PROBLEM DETAILS: Retype each line of the data below exactly, beginning with the first and ending with the one that contains "Diskuse [button] (192, 63)". Pictures do not belong in the copy.

DATA EXTRACT:

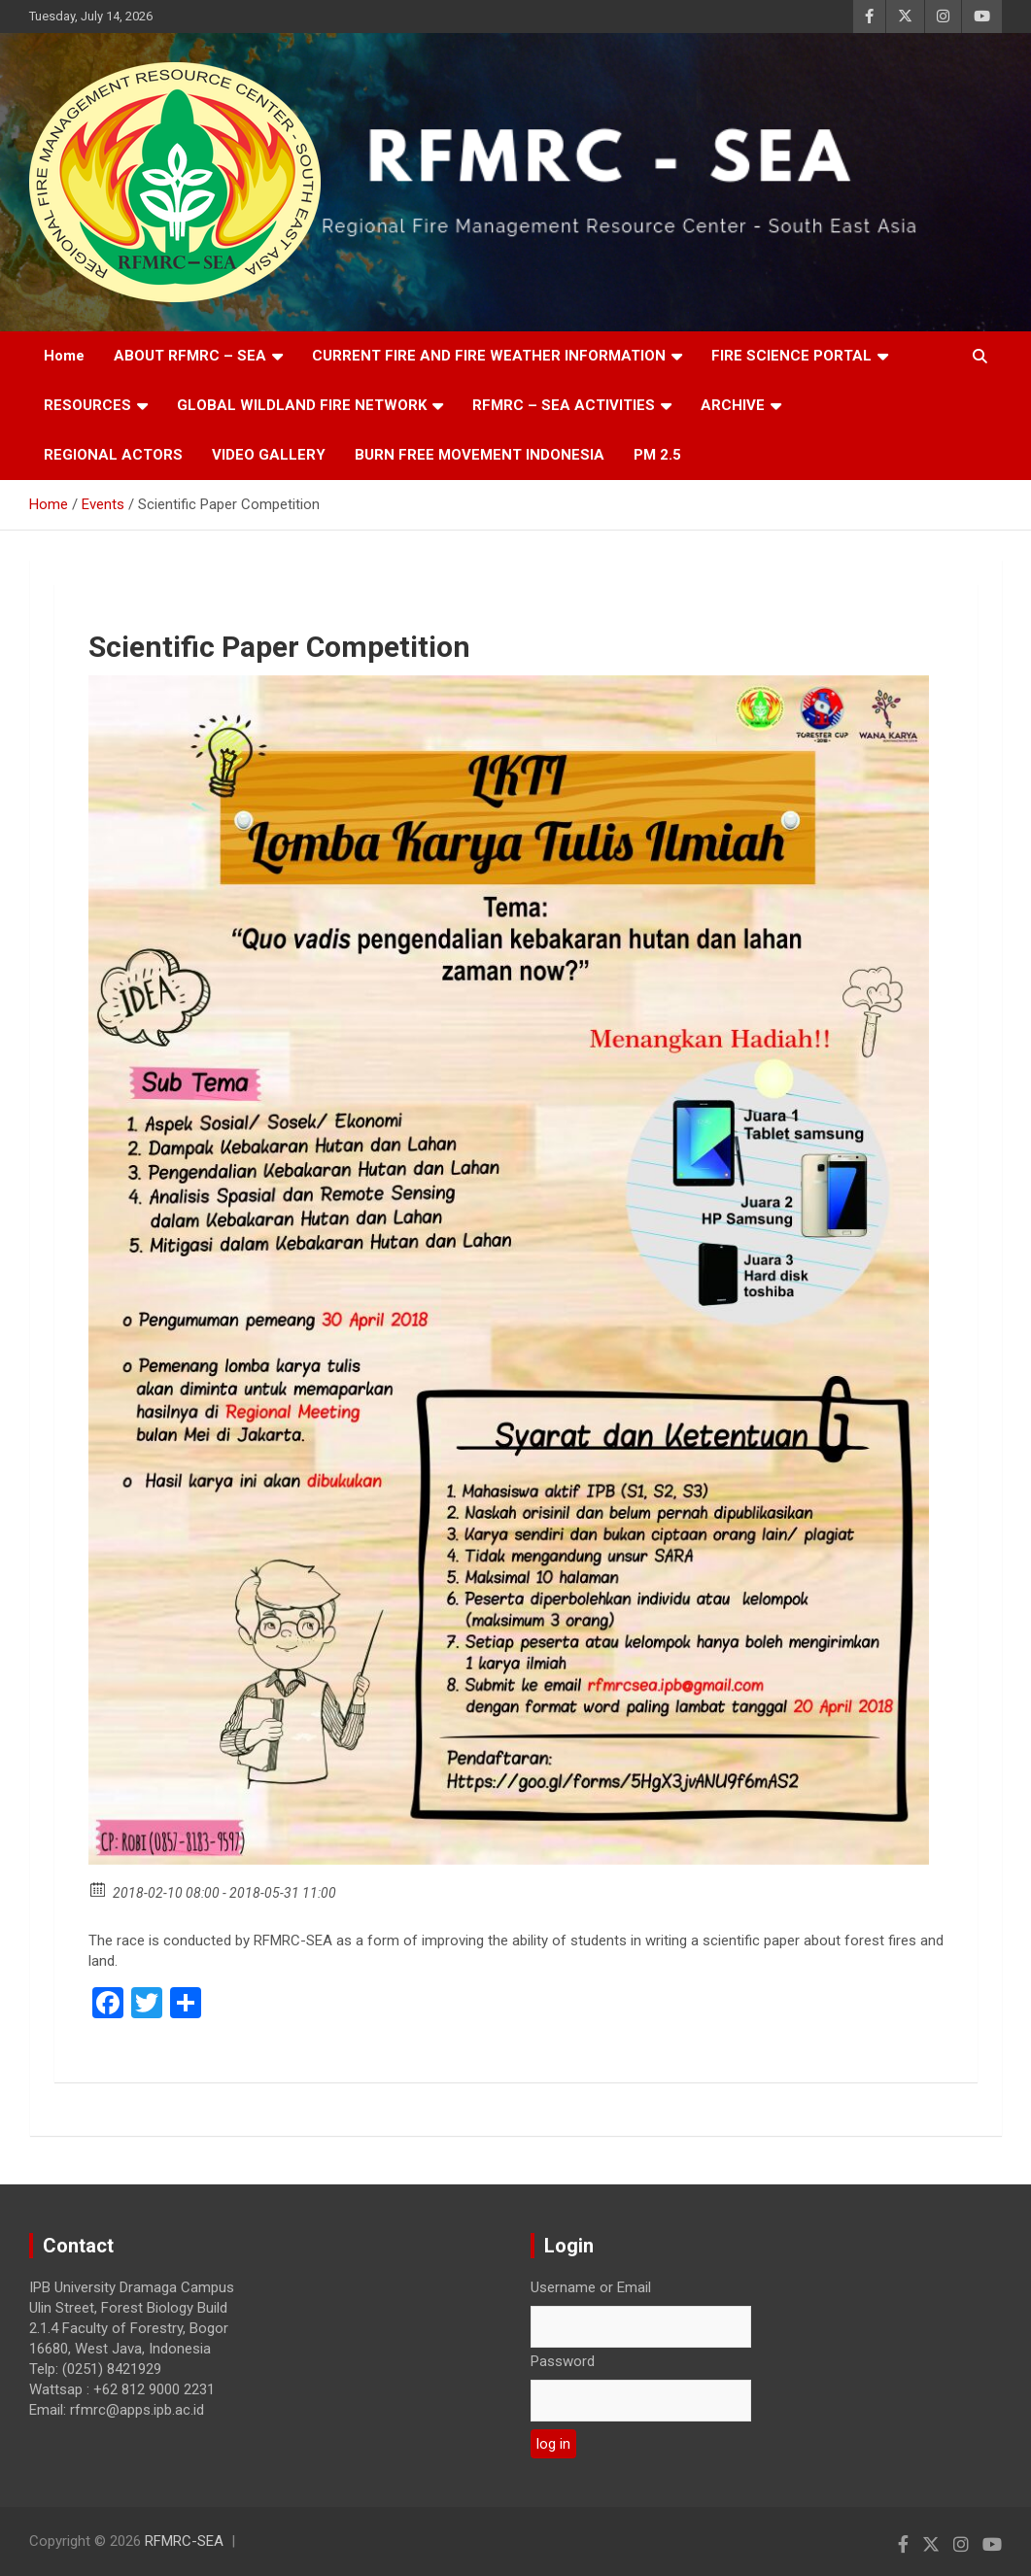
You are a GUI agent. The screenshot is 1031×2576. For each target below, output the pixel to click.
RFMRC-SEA (184, 2541)
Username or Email (591, 2287)
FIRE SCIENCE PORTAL (791, 355)
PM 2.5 (657, 455)
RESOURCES (87, 405)
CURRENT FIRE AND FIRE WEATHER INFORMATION (489, 355)
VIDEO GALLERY (269, 455)
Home (64, 355)
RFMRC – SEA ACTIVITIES (563, 405)
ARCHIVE (733, 405)
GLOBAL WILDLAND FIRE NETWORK (302, 405)
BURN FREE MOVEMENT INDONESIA (479, 455)
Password (563, 2361)
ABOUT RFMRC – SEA (190, 355)
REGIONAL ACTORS (113, 455)
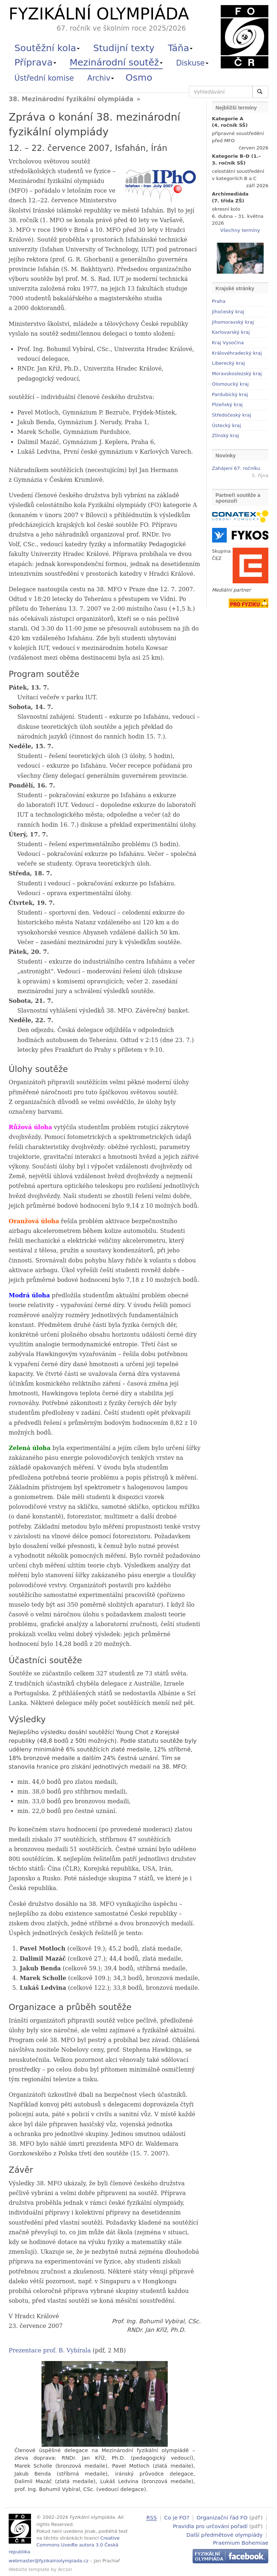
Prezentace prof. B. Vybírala (50, 2350)
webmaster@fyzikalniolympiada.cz (49, 2560)
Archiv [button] (100, 78)
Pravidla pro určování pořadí (210, 2526)
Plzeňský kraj (227, 404)
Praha (218, 301)
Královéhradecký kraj (237, 353)
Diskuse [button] (192, 63)
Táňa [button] (180, 47)
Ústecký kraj (226, 425)
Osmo (139, 77)
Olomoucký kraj (230, 384)
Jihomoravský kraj (233, 322)
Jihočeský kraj (228, 311)
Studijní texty (123, 47)
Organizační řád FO (222, 2517)
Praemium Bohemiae (240, 2542)
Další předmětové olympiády (224, 2534)
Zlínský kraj (225, 435)
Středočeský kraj (231, 415)
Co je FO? (176, 2517)
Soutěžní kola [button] (47, 47)
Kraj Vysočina (228, 342)
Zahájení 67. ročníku (236, 468)
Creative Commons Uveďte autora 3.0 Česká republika (64, 2544)
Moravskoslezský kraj (237, 373)
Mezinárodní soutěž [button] (116, 62)
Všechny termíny (240, 230)
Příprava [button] (35, 62)
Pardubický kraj (230, 394)
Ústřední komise (44, 78)
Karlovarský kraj (231, 332)
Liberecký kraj (228, 363)
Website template (29, 2569)
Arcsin (65, 2569)
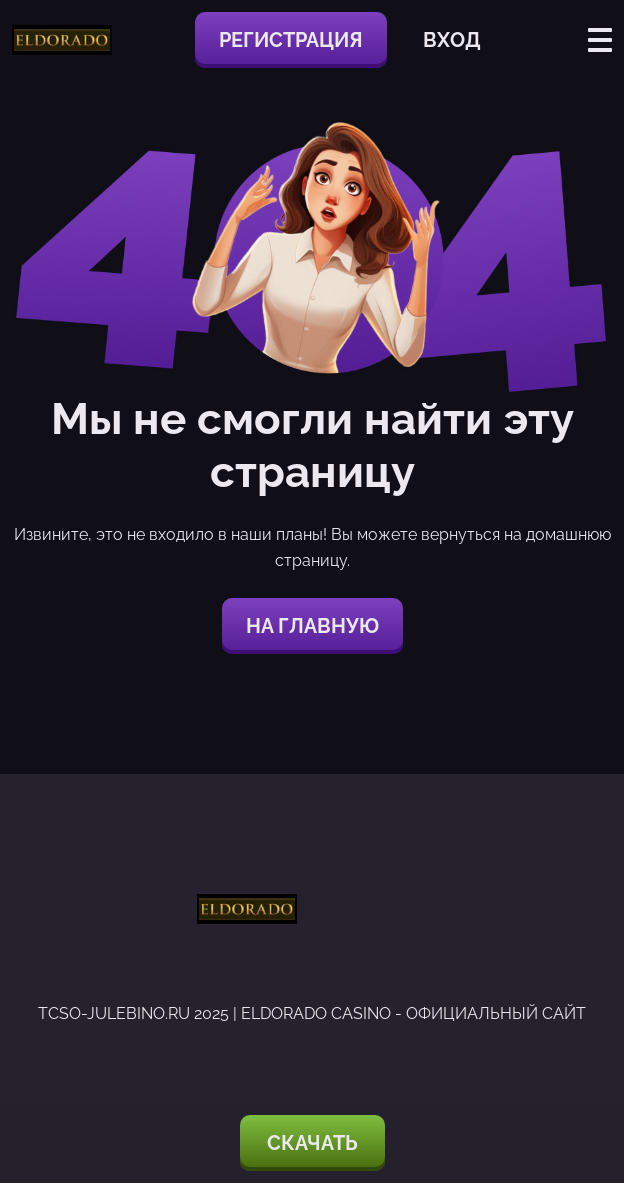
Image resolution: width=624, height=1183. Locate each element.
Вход (452, 40)
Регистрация (291, 40)
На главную (312, 626)
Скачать (312, 1143)
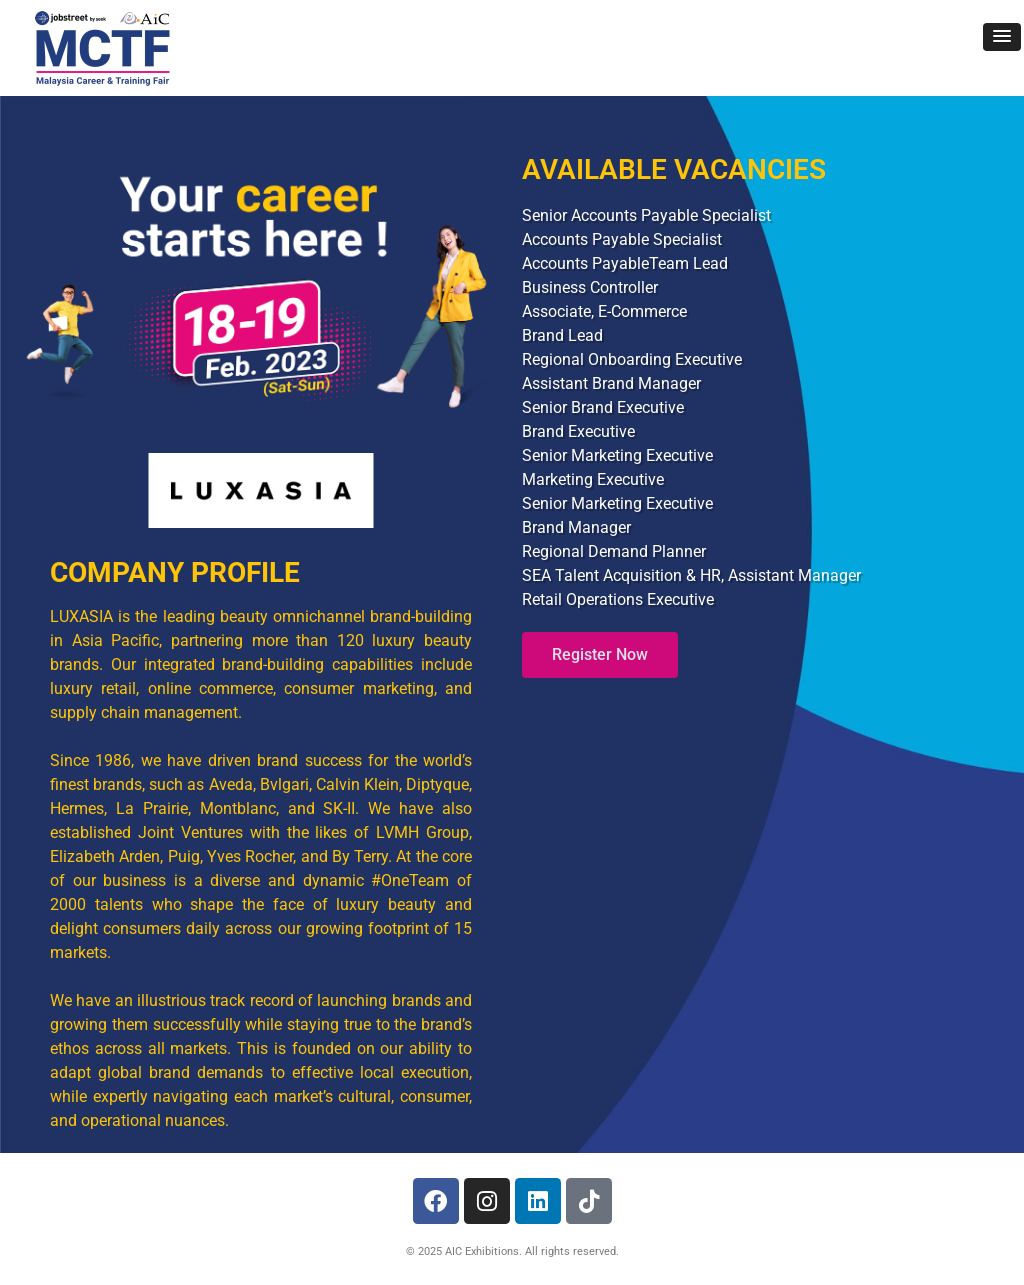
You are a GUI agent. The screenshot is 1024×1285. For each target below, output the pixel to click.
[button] (1002, 37)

SOLUTION TO THE EXERCISE:
You are a GUI agent. The screenshot is 1031×2576. For each target below, output the pixel to click.
RFMRC-SEA (184, 2541)
Username or Email (591, 2287)
FIRE SCIENCE PORTAL (791, 355)
PM 2.5 (657, 455)
RESOURCES (87, 405)
CURRENT FIRE AND FIRE WEATHER INFORMATION (489, 355)
VIDEO GALLERY (269, 455)
Home (64, 355)
RFMRC – SEA ACTIVITIES (563, 405)
ARCHIVE (733, 405)
GLOBAL WILDLAND FIRE NETWORK (302, 405)
BURN FREE MOVEMENT INDONESIA (479, 455)
Password (563, 2361)
ABOUT RFMRC – SEA (190, 355)
REGIONAL ACTORS (113, 455)
Prezentace prof. B. Vybírala (50, 2350)
webmaster@fyzikalniolympiada.cz (49, 2560)
Archiv [button] (100, 78)
Pravidla pro určování pořadí (210, 2526)
Plzeňský kraj (227, 404)
Praha (218, 301)
Královéhradecký kraj (237, 353)
Diskuse [button] (192, 63)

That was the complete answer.